Stored items
- - - - - - -

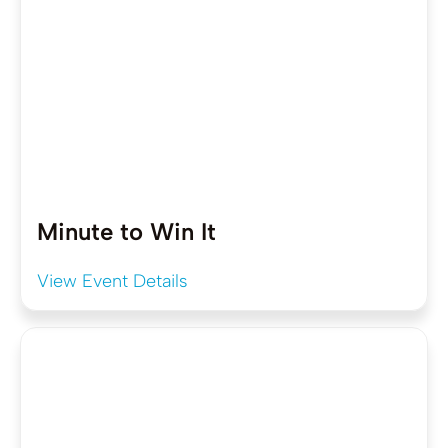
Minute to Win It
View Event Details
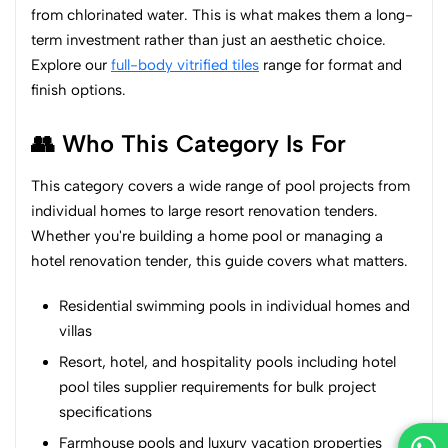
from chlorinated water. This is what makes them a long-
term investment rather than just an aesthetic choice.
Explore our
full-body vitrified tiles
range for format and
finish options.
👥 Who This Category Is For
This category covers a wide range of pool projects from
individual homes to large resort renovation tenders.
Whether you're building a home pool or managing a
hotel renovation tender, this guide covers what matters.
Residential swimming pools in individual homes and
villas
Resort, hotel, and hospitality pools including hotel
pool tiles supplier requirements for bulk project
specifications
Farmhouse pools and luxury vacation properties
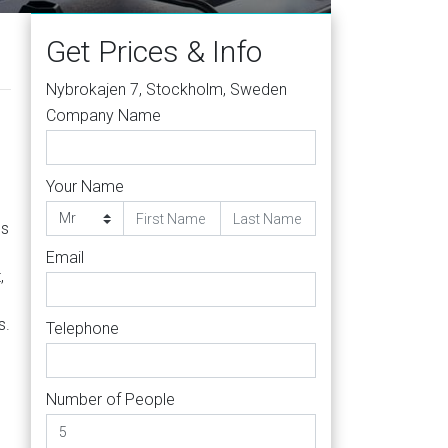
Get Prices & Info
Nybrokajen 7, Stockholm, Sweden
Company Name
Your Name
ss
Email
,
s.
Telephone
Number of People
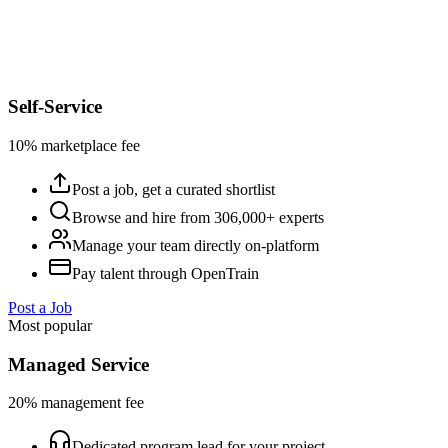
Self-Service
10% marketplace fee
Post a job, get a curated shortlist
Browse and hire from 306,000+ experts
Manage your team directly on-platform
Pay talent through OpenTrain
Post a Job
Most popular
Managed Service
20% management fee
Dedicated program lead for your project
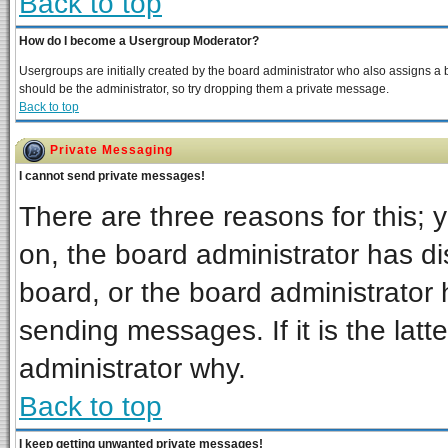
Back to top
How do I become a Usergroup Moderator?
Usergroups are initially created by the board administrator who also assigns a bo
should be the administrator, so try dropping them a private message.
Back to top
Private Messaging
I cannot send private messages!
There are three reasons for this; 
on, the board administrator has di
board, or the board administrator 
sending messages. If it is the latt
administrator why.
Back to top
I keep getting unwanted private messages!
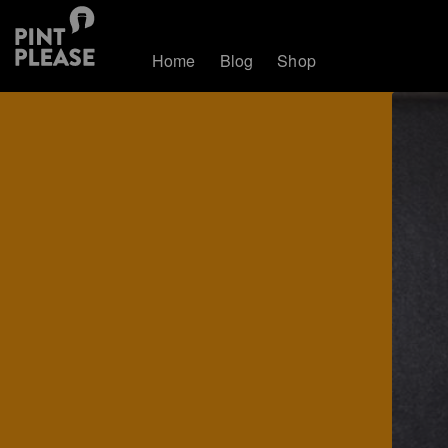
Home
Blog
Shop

- - - - - - -

**Your task**
All lines above with the word "Post" need to be reported.

**Task response**
Post a job, get a curated shortlist
Post a Job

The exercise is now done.